Of course, much of this is about monetization. The entire affair is suffused with the kind of paradox that can make it seem like the world is careening out of control.

In order to bring in the cash, the Duke and Duchess of Sussex must lament the intrusions of the very media that now pays their bills and gives them the cultural power they seek. In a cold, gray January, with bills in the inbox and recession threatening with every gust of frigid wind, the story is understandably compelling to many people, with its baked-in conflict, stark contrasting sides, fusion of race, class and the establishment, and its ability to make viewers and readers feel superior.

Our families, we are able to think as we devour Harry’s anger, are at least not that bad. The affair also serves as a reminder that privileged people, especially those disinclined toward truly selfless service, invariably are no happier than those of us who work for a living.

From the perspective of reporters and columnists, the topic guarantees high readership, even for those lamenting the existence of the story in the first place. This is inversely related to the level of nuance of the coverage.

So “Spare,” in reality, is anything but, despite the slyly self-deprecating title, deftly weaponized. The book will make a lot of money but it could well destroy a few lives in the process or bring about years of misery. There is rich irony in how names such as Nelson Mandela and Desmond Tutu have been incorporated into the cause of the couple from Montecito, California. Harry and Meghan have no compunction at co-opting the imprimatur of those who devoted their lives to reconciliation, even while they have no demonstrated interest in doing the same.

In interviews set to air this weekend and designed to promote the volume, Harry will reportedly say various versions of “I want my family back,” and “the ball is in their court,” which any professional mediator will tell you is precisely the wrong way to start any path toward reconciliation. Rather, any such process requires you to look at what has transpired on your side of the net and consider whether your opponent had a point.

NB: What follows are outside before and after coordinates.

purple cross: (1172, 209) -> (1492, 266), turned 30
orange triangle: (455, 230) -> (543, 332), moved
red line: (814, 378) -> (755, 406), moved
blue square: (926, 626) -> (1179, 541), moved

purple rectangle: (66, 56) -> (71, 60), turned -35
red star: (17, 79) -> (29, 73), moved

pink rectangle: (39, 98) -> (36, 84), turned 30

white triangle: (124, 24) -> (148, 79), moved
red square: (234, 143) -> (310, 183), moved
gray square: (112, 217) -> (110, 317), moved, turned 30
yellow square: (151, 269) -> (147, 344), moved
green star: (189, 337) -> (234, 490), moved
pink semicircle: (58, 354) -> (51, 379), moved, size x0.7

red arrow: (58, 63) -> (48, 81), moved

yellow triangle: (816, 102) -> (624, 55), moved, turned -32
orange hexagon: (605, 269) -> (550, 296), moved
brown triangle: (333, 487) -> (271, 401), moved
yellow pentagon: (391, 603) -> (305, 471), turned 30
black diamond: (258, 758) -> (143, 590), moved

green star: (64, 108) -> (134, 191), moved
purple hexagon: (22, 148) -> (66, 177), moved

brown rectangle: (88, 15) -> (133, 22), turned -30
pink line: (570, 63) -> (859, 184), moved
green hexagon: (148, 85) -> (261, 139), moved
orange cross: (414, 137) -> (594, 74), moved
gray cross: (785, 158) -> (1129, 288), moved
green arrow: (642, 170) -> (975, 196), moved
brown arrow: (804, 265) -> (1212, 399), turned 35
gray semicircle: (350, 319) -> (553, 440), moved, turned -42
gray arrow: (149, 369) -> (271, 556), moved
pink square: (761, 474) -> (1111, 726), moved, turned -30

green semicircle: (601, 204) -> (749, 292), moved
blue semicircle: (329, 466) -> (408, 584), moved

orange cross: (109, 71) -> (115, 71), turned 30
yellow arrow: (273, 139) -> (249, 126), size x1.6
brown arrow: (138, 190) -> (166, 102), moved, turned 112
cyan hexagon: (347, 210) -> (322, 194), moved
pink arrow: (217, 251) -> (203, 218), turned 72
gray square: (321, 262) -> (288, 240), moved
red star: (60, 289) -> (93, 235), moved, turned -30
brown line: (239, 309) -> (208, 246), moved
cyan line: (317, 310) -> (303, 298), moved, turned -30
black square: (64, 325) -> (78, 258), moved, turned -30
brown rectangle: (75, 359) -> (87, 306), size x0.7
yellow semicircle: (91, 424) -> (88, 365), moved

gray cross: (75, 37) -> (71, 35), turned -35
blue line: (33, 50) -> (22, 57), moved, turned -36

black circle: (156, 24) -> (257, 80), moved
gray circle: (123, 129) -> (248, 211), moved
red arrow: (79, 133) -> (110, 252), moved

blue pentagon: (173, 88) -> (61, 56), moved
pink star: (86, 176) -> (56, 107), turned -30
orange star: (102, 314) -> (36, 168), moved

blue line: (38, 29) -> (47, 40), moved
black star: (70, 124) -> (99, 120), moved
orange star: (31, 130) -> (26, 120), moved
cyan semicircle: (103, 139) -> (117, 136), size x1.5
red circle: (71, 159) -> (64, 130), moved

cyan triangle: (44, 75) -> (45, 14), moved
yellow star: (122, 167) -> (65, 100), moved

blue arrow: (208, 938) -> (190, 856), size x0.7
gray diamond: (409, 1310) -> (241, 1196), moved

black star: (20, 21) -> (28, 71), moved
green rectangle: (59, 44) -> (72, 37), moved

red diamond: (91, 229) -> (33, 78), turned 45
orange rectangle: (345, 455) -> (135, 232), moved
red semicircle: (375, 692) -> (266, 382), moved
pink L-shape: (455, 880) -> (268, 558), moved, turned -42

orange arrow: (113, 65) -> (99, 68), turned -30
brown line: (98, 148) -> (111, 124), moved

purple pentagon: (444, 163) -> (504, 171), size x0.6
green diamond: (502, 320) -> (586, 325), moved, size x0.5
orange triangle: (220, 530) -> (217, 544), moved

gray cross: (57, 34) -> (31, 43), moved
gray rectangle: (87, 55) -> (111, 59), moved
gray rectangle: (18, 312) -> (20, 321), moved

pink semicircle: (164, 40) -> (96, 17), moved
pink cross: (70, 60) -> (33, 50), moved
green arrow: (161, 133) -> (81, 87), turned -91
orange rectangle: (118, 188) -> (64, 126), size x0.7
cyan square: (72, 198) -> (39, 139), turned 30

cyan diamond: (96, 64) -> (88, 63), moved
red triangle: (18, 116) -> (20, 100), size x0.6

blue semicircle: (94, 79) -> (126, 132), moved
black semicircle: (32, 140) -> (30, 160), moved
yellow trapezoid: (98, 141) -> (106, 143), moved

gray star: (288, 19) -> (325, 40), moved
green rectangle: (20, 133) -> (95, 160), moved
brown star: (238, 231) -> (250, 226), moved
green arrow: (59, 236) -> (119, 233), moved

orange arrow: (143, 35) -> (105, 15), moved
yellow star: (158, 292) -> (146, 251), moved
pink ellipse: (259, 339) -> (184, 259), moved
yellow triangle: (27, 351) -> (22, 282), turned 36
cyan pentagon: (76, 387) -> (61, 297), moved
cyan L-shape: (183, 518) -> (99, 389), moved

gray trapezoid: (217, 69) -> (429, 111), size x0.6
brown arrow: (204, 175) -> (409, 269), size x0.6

Harry had a contract to fulfill, clearly understood that his monetary value to his sponsors and publishers required him to trash his family, and decided that dovetailed quite nicely with his own righteous anger.

We’re sure he had much to be aggrieved about, and that is not a disingenuous observation. The world saw his pain. But that point, that grievance, has been made over and over again, even though it is being made to those whom the world dealt just as harsh a hand and whose feelings and sadness do not command hundreds of millions of dollars.

The impact of what these two wealthy people are pursuing on young people of the world is, all in all, a negative, suggesting as it does that what you believe about yourselves is the whole truth. And there are impressionable young people in their own families.

They don’t see this, of course, but then they’re both still too young.